For more information on this, refer to TABLE IEXCLUDE.

A '$' will be located in the TRANSDIG field because we need the originally dialed toll-free number to be sent to another table for further translations.
The switch sends the originally dialed toll-free number to the appropriate STS.
In Switch 24, dedicated toll-free translations are located in STS 800, 802, 803, 805, 807, 808 and 855.

Example:

>table inwtrans

>pos 8002616733

INWATDIG IEXCINDX STS TRANSDIG EFTINDEX OPTIONS

-----------------------------------------------

8002616733 0 800 $ 0 $

TABLE IEXCLUDE

This table contains the indices that one can place in TABLE INWTRANS to block incoming toll-free numbers based on the originating NPAs. IEXCINDX 200 is used to block incoming calls from Canada. It does this by placing all Canadian NPAs in the index.

For example:

>table iexclude

>pos 200

IEXCINDX IEXCNPAS

-----------------

200 (17)

>sub iexcnpas

>lis all

NPA IEXCSTAT IEXCNXXS

---------------------

204 BLOCKED (0)

250 BLOCKED (0)

306 BLOCKED (0)

403 BLOCKED (0)

416 BLOCKED (0)

418 BLOCKED (0)

506 BLOCKED (0)

514 BLOCKED (0)

519 BLOCKED (0)

604 BLOCKED (0)

613 BLOCKED (0)

705 BLOCKED (0)

709 BLOCKED (0)

807 BLOCKED (0)

819 BLOCKED (0)

902 BLOCKED (0)

905 BLOCKED (0)

BOTTOM

TABLE HNPACONT (Home Numbering Plan Area CONTrol)

SUB HNPACODE (Home Numbering Plan Area CODE)
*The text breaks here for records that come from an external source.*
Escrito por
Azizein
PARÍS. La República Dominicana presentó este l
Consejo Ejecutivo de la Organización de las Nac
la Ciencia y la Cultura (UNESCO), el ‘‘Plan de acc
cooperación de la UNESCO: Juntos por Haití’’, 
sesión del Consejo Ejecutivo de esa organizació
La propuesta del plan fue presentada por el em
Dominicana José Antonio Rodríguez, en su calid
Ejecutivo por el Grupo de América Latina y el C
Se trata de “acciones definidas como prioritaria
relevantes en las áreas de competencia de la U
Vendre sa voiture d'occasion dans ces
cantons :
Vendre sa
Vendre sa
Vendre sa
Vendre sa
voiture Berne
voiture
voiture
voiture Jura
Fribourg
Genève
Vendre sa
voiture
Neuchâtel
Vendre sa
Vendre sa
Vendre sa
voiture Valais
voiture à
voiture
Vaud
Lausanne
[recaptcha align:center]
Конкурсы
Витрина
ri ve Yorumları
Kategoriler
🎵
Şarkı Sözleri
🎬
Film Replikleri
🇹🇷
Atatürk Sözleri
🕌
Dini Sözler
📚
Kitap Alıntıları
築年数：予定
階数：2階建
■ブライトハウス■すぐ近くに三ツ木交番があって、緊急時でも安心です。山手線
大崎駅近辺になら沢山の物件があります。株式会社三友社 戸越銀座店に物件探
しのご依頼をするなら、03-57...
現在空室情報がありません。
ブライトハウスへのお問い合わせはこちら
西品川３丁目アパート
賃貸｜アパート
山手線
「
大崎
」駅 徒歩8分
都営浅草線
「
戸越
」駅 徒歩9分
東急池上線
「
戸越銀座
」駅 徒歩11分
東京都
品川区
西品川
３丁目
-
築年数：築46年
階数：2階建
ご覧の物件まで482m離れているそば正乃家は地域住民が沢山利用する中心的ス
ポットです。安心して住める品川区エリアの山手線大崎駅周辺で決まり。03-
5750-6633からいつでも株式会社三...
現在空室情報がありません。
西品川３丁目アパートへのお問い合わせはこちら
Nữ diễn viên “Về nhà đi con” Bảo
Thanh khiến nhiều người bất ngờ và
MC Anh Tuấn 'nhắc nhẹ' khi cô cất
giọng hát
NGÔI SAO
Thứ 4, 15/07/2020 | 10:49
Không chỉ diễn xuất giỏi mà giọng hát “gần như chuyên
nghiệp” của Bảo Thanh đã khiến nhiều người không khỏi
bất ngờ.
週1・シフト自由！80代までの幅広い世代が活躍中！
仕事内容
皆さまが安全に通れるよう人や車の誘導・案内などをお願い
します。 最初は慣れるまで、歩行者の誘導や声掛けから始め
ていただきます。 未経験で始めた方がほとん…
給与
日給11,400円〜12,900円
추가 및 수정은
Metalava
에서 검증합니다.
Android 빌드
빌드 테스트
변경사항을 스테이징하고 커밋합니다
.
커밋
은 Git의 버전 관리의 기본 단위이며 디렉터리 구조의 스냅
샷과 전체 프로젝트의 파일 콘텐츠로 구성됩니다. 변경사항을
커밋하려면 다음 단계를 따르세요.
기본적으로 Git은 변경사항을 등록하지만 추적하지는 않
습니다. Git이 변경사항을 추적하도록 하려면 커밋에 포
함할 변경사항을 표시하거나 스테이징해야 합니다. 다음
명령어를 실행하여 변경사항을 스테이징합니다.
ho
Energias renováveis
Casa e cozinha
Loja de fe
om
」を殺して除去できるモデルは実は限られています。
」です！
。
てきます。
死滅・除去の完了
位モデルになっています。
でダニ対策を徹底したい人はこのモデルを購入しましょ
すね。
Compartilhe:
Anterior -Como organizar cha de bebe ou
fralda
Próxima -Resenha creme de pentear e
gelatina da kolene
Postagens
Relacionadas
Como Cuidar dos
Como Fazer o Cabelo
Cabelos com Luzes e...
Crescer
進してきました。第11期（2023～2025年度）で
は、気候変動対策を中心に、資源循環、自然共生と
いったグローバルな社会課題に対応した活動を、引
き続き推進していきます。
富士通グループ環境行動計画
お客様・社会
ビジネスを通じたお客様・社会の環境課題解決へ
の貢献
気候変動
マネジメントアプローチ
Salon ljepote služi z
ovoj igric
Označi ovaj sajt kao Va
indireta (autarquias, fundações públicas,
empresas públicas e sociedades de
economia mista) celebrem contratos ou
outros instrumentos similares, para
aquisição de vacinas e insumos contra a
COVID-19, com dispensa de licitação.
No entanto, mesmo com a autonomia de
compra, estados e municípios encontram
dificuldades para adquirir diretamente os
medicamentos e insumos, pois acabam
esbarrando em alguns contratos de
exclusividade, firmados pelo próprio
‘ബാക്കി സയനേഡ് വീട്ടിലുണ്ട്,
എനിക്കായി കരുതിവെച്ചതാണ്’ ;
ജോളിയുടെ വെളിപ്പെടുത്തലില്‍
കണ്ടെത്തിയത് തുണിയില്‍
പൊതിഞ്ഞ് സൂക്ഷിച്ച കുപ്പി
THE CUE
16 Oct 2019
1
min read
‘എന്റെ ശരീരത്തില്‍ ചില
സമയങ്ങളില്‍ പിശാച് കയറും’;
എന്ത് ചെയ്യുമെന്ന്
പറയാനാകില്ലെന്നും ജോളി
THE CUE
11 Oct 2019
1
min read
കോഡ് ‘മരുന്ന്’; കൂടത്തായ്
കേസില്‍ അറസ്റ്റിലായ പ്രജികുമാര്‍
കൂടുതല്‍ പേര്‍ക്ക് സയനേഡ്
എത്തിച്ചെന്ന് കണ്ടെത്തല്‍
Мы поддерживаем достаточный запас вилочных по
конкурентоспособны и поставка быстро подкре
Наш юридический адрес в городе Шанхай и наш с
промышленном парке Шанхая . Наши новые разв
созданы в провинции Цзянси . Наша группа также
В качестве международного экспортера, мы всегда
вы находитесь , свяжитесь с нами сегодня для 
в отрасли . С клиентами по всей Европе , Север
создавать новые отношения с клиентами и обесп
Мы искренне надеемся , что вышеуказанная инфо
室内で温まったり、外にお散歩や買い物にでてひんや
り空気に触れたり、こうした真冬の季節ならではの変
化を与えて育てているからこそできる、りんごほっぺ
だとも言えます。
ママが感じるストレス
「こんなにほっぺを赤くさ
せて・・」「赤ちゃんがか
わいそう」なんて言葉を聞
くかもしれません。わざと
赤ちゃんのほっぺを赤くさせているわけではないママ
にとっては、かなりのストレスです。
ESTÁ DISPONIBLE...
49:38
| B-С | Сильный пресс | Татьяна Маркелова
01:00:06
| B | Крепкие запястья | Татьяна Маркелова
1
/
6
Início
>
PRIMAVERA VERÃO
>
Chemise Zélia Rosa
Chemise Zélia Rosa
SUB RTEREF (RouTE REFerence)

TABLE HPNACONT contains the STSs (Serving Translation Schemes) which the DMS uses to route blocks of numbers to route references, which in turn contain your route choices. Keep in mind that each STS is completely independent of each other. This means that STS 001 has its own SUBtable HNPACODE and RTEREF. Likewise, STS 800 has its own SUBtable HNPACODE and RTEREF. STS 001 contains all POTS# translations. Only routing should change STS 001.

For Example:

>table hnpacont

>pos 800

800 Y 1023 0 (905) (1) (0) $

>sub hnpacode

>pos 8002616733

FROMDIGS TODIGS CDRRTMT

-----------------------

8002616733 8002616733 FRTE 948

>ret

800 Y 1023 0 (905) (1) (0) $

>sub rteref

>pos 948

948 (N D MIEMILWX75SI 10 6700 N) $

From our previous example we saw that TABLE INWTRANS told 8002616733 to go to STS 800. Once inside STS 800, the DMS goes into the SUBtable HNPACODE and sees which tuple contains that number. In this example, all numbers from 8002616733 to 8002616733 (in other words only that one number) are sent to FRTE (Foreign RouTE) 948. The DMS leaves this SUBtable (a human does this by typing 'ret' or 'return') and goes into SUBtable RTEREF. Once inside this SUBtable, the switch looks for FRTE 948. The FRTE contains the route choices. In this example, there is only one route choice. There are many ways the route references can be built, but this example contains the most common way. A closer look into this route reference is needed to see what is happening.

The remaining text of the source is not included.